*** Provided material Section Begins ***

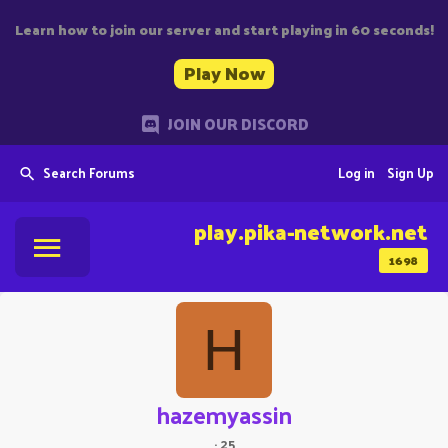
Learn how to join our server and start playing in 60 seconds!
Play Now
JOIN OUR DISCORD
Search Forums
Log in
Sign Up
play.pika-network.net
1698
H
hazemyassin
·
25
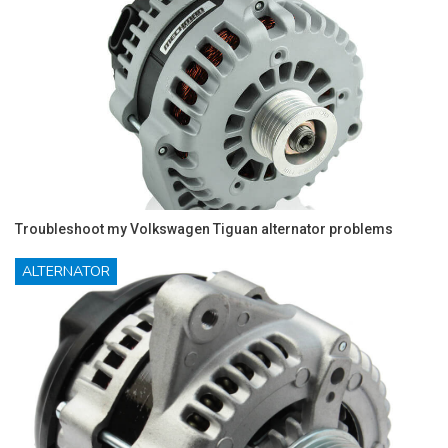
Troubleshoot my Volkswagen Tiguan alternator problems
ALTERNATOR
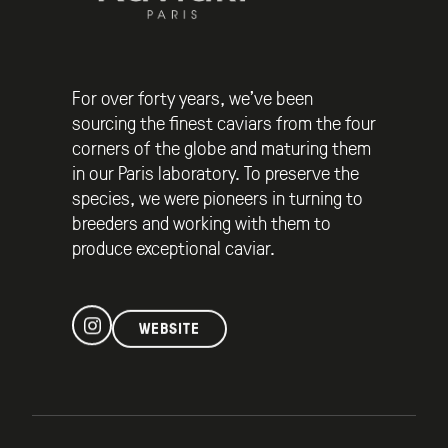
For over forty years, we’ve been
sourcing the finest caviars from the four
corners of the globe and maturing them
in our Paris laboratory. To preserve the
species, we were pioneers in turning to
breeders and working with them to
produce exceptional caviar.
WEBSITE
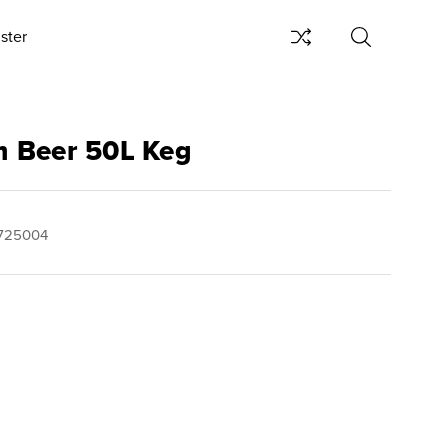
ster
 Beer 50L Keg
725004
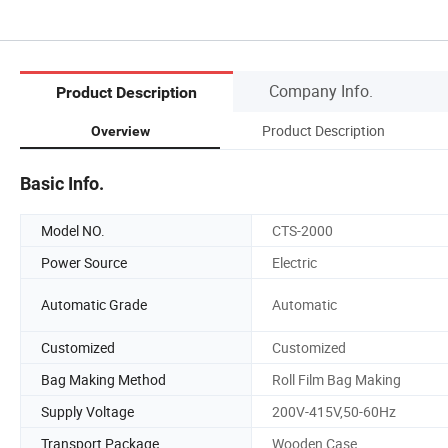
Company Info.
Product Description
Product Description
Overview
Basic Info.
Model NO.
CTS-2000
Power Source
Electric
Automatic Grade
Automatic
Customized
Customized
Bag Making Method
Roll Film Bag Making
Supply Voltage
200V-415V,50-60Hz
Transport Package
Wooden Case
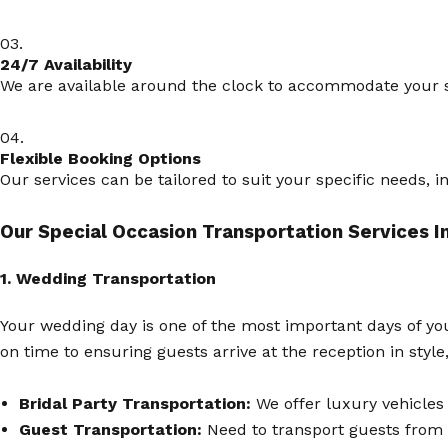
03.
24/7 Availability
We are available around the clock to accommodate your sc
04.
Flexible Booking Options
Our services can be tailored to suit your specific needs, 
Our Special Occasion Transportation Services I
1. Wedding Transportation
Your wedding day is one of the most important days of you
on time to ensuring guests arrive at the reception in sty
Bridal Party Transportation:
We offer luxury vehicles 
Guest Transportation:
Need to transport guests from 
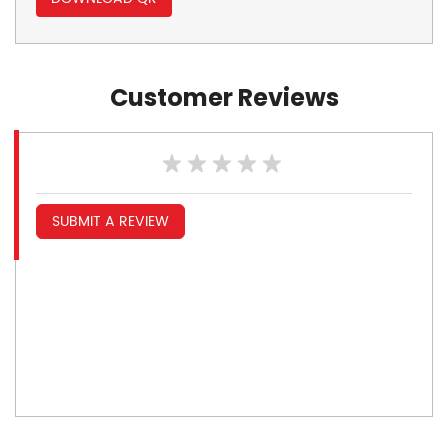
Customer Reviews
SUBMIT A REVIEW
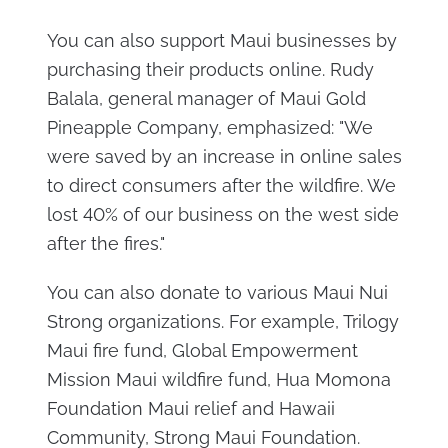
You can also support Maui businesses by
purchasing their products online. Rudy
Balala, general manager of Maui Gold
Pineapple Company, emphasized: "We
were saved by an increase in online sales
to direct consumers after the wildfire. We
lost 40% of our business on the west side
after the fires."
You can also donate to various Maui Nui
Strong organizations. For example, Trilogy
Maui fire fund, Global Empowerment
Mission Maui wildfire fund, Hua Momona
Foundation Maui relief and Hawaii
Community, Strong Maui Foundation.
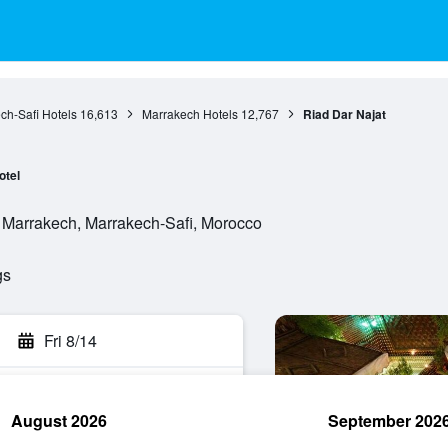
ch-Safi Hotels
16,613
Marrakech Hotels
12,767
Riad Dar Najat
otel
 Marrakech, Marrakech-Safi, Morocco
gs
Fri 8/14
August 2026
September 202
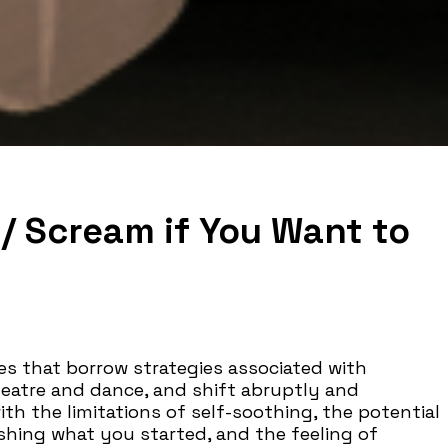
 / Scream if You Want to
s that borrow strategies associated with
eatre and dance, and shift abruptly and
h the limitations of self-soothing, the potential
nishing what you started, and the feeling of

*** Provided material Section Ends ***

• **Activity**
Your task is to repeat exactly the lines from the beginning of the data to the line that contains "200V-415V,50-60Hz", both ends included, leaving out pictures.

• **Answer**
Learn how to join our server and start playing in 60 seconds!
Play Now
JOIN OUR DISCORD
Search Forums
Log in
Sign Up
play.pika-network.net
1698
H
hazemyassin
·
25
Troubleshoot my Volkswagen Tiguan alternator problems
ALTERNATOR
For over forty years, we’ve been
sourcing the finest caviars from the four
corners of the globe and maturing them
in our Paris laboratory. To preserve the
species, we were pioneers in turning to
breeders and working with them to
produce exceptional caviar.
WEBSITE
ster
 Beer 50L Keg
725004
Company Info.
Product Description
Product Description
Overview
Basic Info.
Model NO.
CTS-2000
Power Source
Electric
Automatic Grade
Automatic
Customized
Customized
Bag Making Method
Roll Film Bag Making
Supply Voltage
200V-415V,50-60Hz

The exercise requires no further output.